I'm just listening to your Soundcloud tracks. Really excellent stuff, have listened a few times now. Were these from actual films? If not, you've imagined and realised some powerful scenes and images. However, I'm a trained musician and and composer and can imagine real musicians playing your music, but if someone was listening to them who couldn't make the transition from the 'realised' sounds on your Soundcloud tracks to 'imagined' real instruments I think they might pass over your music. I agree with your comment 'screw learning new software'.....it is a PITA. I have Studio One, Notion, Cubase and Dorico. I've just recorded something in Studio One that I'm trying to realise in Dorico. It's nowhere near as expressive as the material on your Soundcloud and I haven't stretched my NI Symphony Series library anywhere near what you've done in these tracks. Are these the Notion sounds being re-played then?


----------



## altruistica

BlackDorito said:


> I got Notion years ago at NAMM when they were handing it out - it might've been their first year of release. Going from zero-to-Notion was quite exciting and it was easy to use. Very inexpensive, even when picking up their various instrument collections. I heard many impressive pieces, some of them using a combination of Notion instruments and externally-driven Kontakt instruments. However, when I discovered what people could do with Spitfire, VSL, OT, etc. .. it was game-over. Notion can drive external VIs but it has significant limitations. [I haven't read all the responses above, but I'm sure I'm echoing what others have said]


Just listening to 'They were uncertain days'. Very moving. What was this done using?


----------



## BlackDorito

altruistica said:


> Just listening to 'They were uncertain days'. Very moving. What was this done using?


That was done entirely in Sibelius 8 - I work in notation. I have 7 Kontakts hanging off it with various instruments .. which I believe I listed in the other thread. I pretty much tweak it in Sibelius, then I export each staff as a separate stereo track (WAV file) and import into Reaper. The export is a single operation for all tracks (using a wonderful Sibelius plugin), and the import is also a single operation. Once in Reaper, I typically add a volume envelope here and there while listening on monitors.


----------



## altruistica

BlackDorito said:


> That was done entirely in Sibelius 8 - I work in notation. I have 7 Kontakts hanging off it with various instruments .. which I believe I listed in the other thread. I pretty much tweak it in Sibelius, then I export each staff as a separate stereo track (WAV file) and import into Reaper. The export is a single operation for all tracks (using a wonderful Sibelius plugin), and the import is also a single operation. Once in Reaper, I typically add a volume envelope here and there while listening on monitors.

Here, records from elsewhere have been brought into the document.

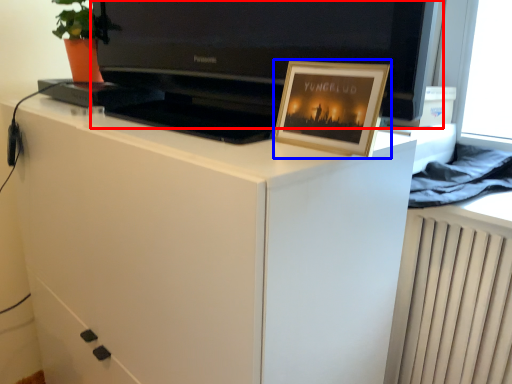 Question: Among these objects, which one is nearest to the camera, television (highlighted by a red box) or picture frame (highlighted by a blue box)?

Choices:
 (A) television
 (B) picture frame

Answer: (A) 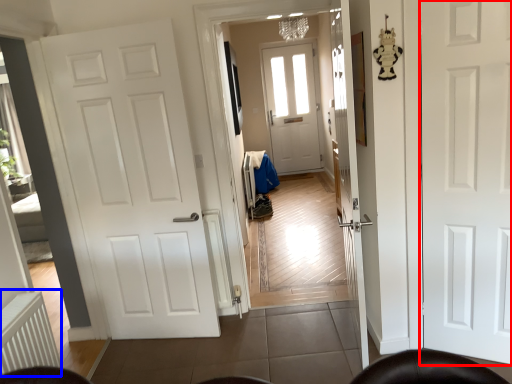 Question: Which point is closer to the camera, door (highlighted by a red box) or radiator (highlighted by a blue box)?

Choices:
 (A) door
 (B) radiator

Answer: (B) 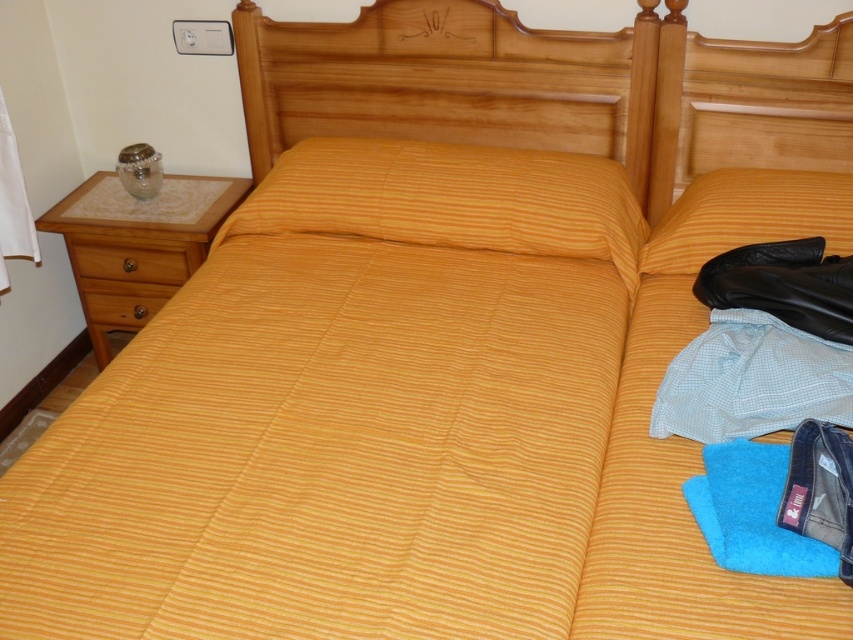 You are standing at the origin point in the room. Can you determine the 2D coordinates of the wooden drawer at lower left?

The 2D coordinates of the wooden drawer at lower left are at point [129,260].

Consider the image. You are organizing a small party and need to place a 12 inch wide cake on the bed. The bed has two objects in the way. Which object, the yellow striped pillow at upper right or the wooden drawer at lower left, should you move to make space?

The yellow striped pillow at upper right should be moved because its width is greater than the wooden drawer at lower left, providing more space for the cake.

You are organizing your bedroom and want to place a new lamp on the wooden drawer at lower left and the wooden drawer at left. Which drawer has more horizontal space to accommodate the lamp?

A: The wooden drawer at lower left has more horizontal space to accommodate the lamp since it is wider than the wooden drawer at left. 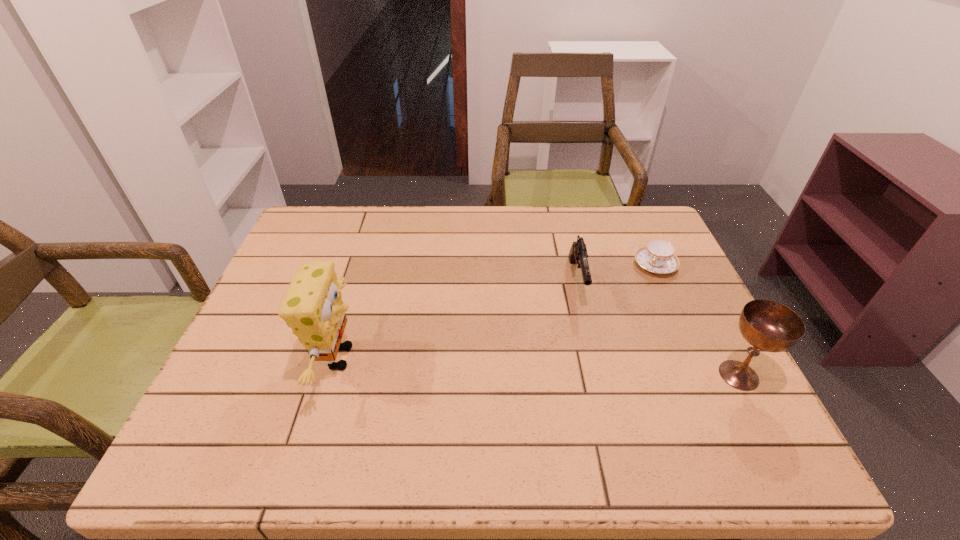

Thanks for the reply. So essentially, you're doing all the sample switching (key switches?) in Sibelius and presumably using different voices for different articulations if coming from more than one library? I last used Sibelius on version 5. I'm now on Dorico 3 but wanting to streamline my midi entry process. I've set up a template that achieves a similar thing and found out Dorico can export audio stems of each instrument, which I then would bring into Studio One 4 as I have a Presonus Studiolive Series 3 desk which is great for automation. Dorico's biggest selling point for me seems to be the way it handles parts and arrangements ......but having said that I hardly work with live players who read anymore. We can live in hope though.....Like I said, I thouroughly enjoyed listening to your music.


----------



## BlackDorito

altruistica said:


> Thanks for the reply. So essentially, you're doing all the sample switching (key switches?) in Sibelius and presumably using different voices for different articulations if coming from more than one library? I last used Sibelius on version 5. I'm now on Dorico 3 but wanting to streamline my midi entry process. I've set up a template that achieves a similar thing and found out Dorico can export audio stems of each instrument, which I then would bring into Studio One 4 as I have a Presonus Studiolive Series 3 desk which is great for automation. Dorico's biggest selling point for me seems to be the way it handles parts and arrangements ......but having said that I hardly work with live players who read anymore. We can live in hope though.....Like I said, I thouroughly enjoyed listening to your music.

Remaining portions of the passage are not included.